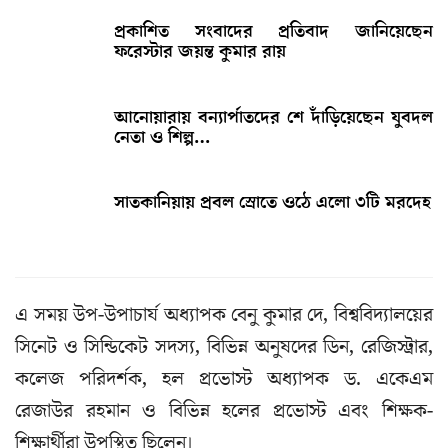
প্রকাশিত সংবাদের প্রতিবাদ জানিয়েছেন
ফরেস্টার জয়ন্ত কুমার রায়
আনোয়ারায় বন্যার্পাতদের শে দাঁড়িয়েছেন যুবদল
নেতা ও শিল্প…
সাতকানিয়ায় প্রবল স্রোতে ওঠে এলো ৩টি মরদেহ
এ সময় উপ-উপাচার্য অধ্যাপক বেনু কুমার দে, বিশ্ববিদ্যালয়ের
সিনেট ও সিন্ডিকেট সদস্য, বিভিন্ন অনুষদের ডিন, রেজিস্ট্রার,
কলেজ পরিদর্শক, হল প্রভোস্ট অধ্যাপক ড. একেএম
রেজাউর রহমান ও বিভিন্ন হলের প্রভোস্ট এবং শিক্ষক-
শিক্ষার্থীরা উপস্থিত ছিলেন।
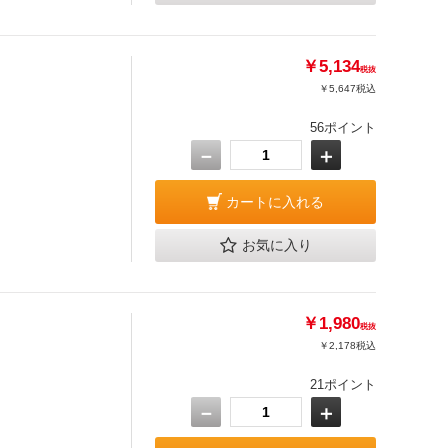
￥5,134
税抜
￥5,647
税込
56ポイント
－
＋
カートに入れる
お気に入り
￥1,980
税抜
￥2,178
税込
21ポイント
－
＋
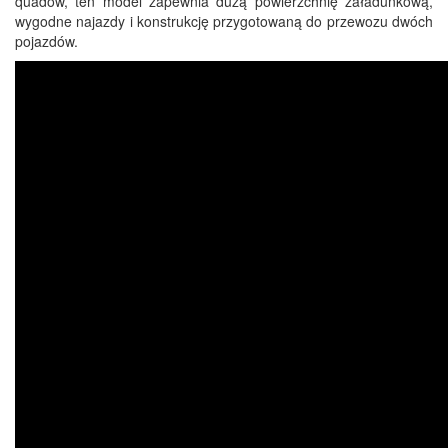
quadów, ten model zapewnia dużą powierzchnię załadunkową,
wygodne najazdy i konstrukcję przygotowaną do przewozu dwóch
pojazdów.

• [Task details]
Copy every line of the data word for word, omitting the images.

• [Result for this exercise]
প্রকাশিত সংবাদের প্রতিবাদ জানিয়েছেন
ফরেস্টার জয়ন্ত কুমার রায়
আনোয়ারায় বন্যার্পাতদের শে দাঁড়িয়েছেন যুবদল
নেতা ও শিল্প…
সাতকানিয়ায় প্রবল স্রোতে ওঠে এলো ৩টি মরদেহ
এ সময় উপ-উপাচার্য অধ্যাপক বেনু কুমার দে, বিশ্ববিদ্যালয়ের
সিনেট ও সিন্ডিকেট সদস্য, বিভিন্ন অনুষদের ডিন, রেজিস্ট্রার,
কলেজ পরিদর্শক, হল প্রভোস্ট অধ্যাপক ড. একেএম
রেজাউর রহমান ও বিভিন্ন হলের প্রভোস্ট এবং শিক্ষক-
শিক্ষার্থীরা উপস্থিত ছিলেন।
￥5,134
税抜
￥5,647
税込
56ポイント
－
＋
カートに入れる
お気に入り
￥1,980
税抜
￥2,178
税込
21ポイント
－
＋
quadów, ten model zapewnia dużą powierzchnię załadunkową,
wygodne najazdy i konstrukcję przygotowaną do przewozu dwóch
pojazdów.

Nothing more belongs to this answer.